■ **Goal of the exercise**: The printed result should hold only the lines from the opening of the data through the line bearing "Ingrédients : 55%", exactly as given and without pictures.

----- Task material

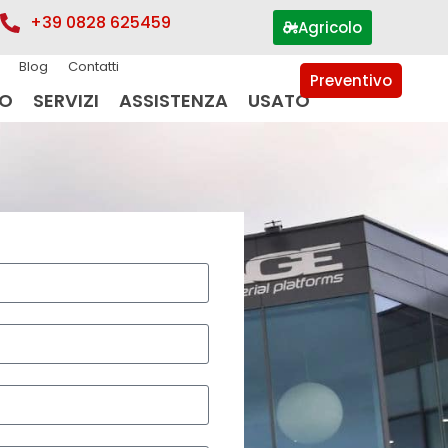
+39 0828 625459
Agricolo
Blog
Contatti
Preventivo
IO
SERVIZI
ASSISTENZA
USATO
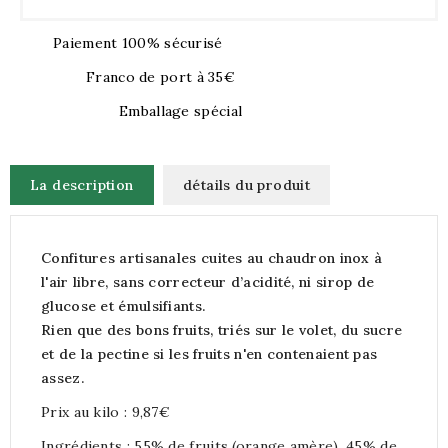
Paiement 100% sécurisé
Franco de port à 35€
Emballage spécial
La description
détails du produit
Confitures artisanales cuites au chaudron inox à
l'air libre, sans correcteur d’acidité, ni sirop de
glucose et émulsifiants.
Rien que des bons fruits, triés sur le volet, du sucre
et de la pectine si les fruits n'en contenaient pas
assez.
Prix au kilo : 9,87€
Ingrédients : 55% de fruits (orange amère), 45% de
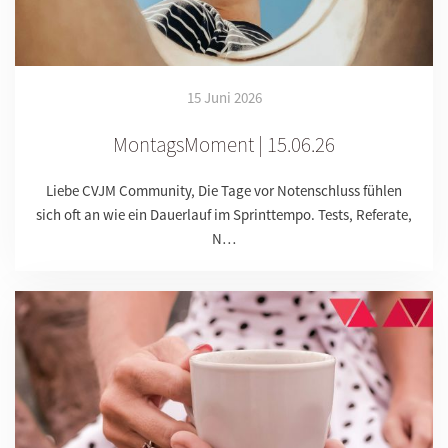
15 Juni 2026
MontagsMoment | 15.06.26
Liebe CVJM Community, Die Tage vor Notenschluss fühlen
sich oft an wie ein Dauerlauf im Sprinttempo. Tests, Referate,
N…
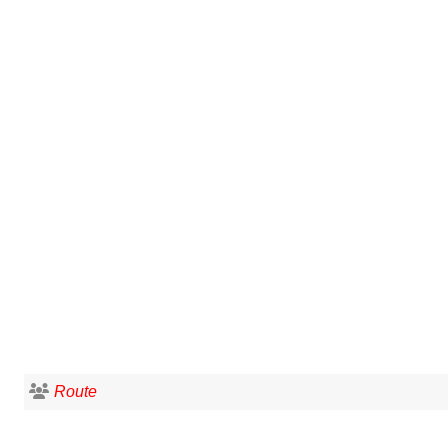
Route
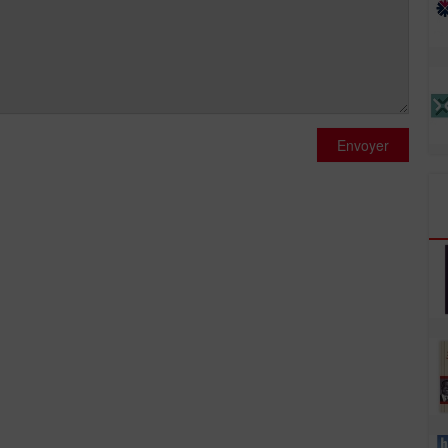
Envoyer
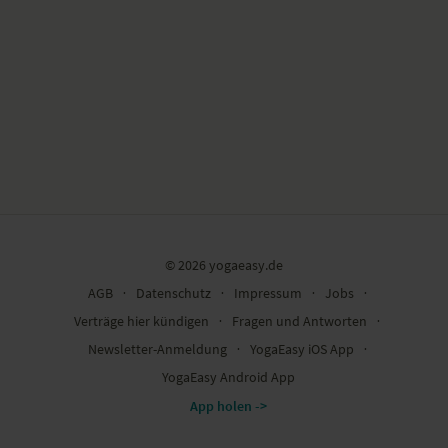
© 2026 yogaeasy.de
AGB
∙
Datenschutz
∙
Impressum
∙
Jobs
∙
Verträge hier kündigen
∙
Fragen und Antworten
∙
Newsletter-Anmeldung
∙
YogaEasy iOS App
∙
YogaEasy Android App
App holen ->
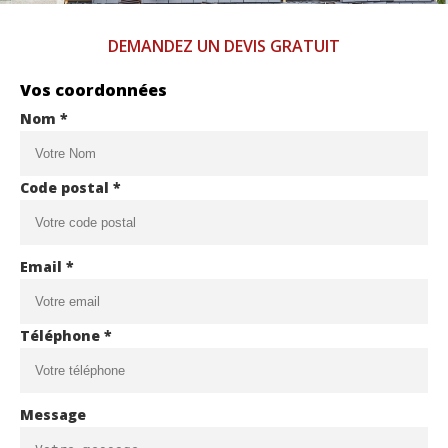
DEMANDEZ UN DEVIS GRATUIT
Vos coordonnées
Nom *
Code postal *
Email *
Téléphone *
Message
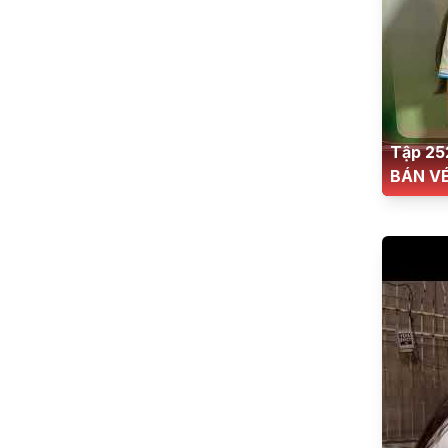
Tập 25
BÁN V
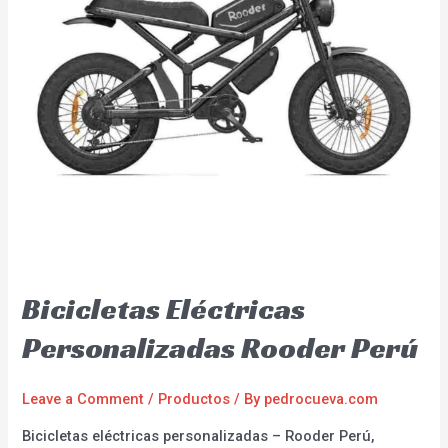
Bicicletas Eléctricas
Personalizadas Rooder Perú
Leave a Comment
/
Productos
/ By
pedrocueva.com
Bicicletas eléctricas personalizadas – Rooder Perú,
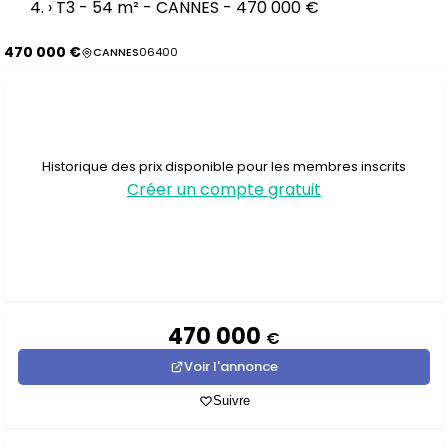
›
T3 - 54 m² - CANNES - 470 000 €
470 000 €
CANNES
06400
Historique des prix disponible pour les membres inscrits
Créer un compte gratuit
470 000
€
Voir l'annonce
Suivre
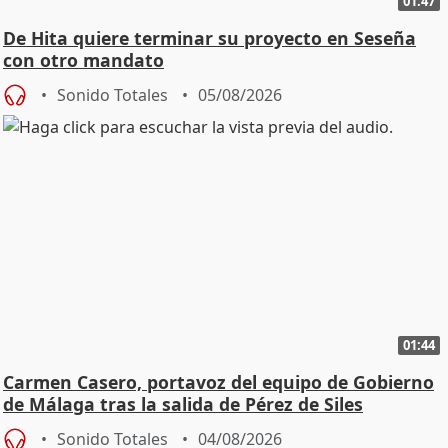
01:47
De Hita quiere terminar su proyecto en Seseña
con otro mandato
Sonido Totales
05/08/2026
01:44
Carmen Casero, portavoz del equipo de Gobierno
de Málaga tras la salida de Pérez de Siles
Sonido Totales
04/08/2026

----------

■ **Problem solution**:
+39 0828 625459
Agricolo
Blog
Contatti
Preventivo
IO
SERVIZI
ASSISTENZA
USATO
Paiement 100% sécurisé
Franco de port à 35€
Emballage spécial
La description
détails du produit
Confitures artisanales cuites au chaudron inox à
l'air libre, sans correcteur d’acidité, ni sirop de
glucose et émulsifiants.
Rien que des bons fruits, triés sur le volet, du sucre
et de la pectine si les fruits n'en contenaient pas
assez.
Prix au kilo : 9,87€
Ingrédients : 55% de fruits (orange amère), 45% de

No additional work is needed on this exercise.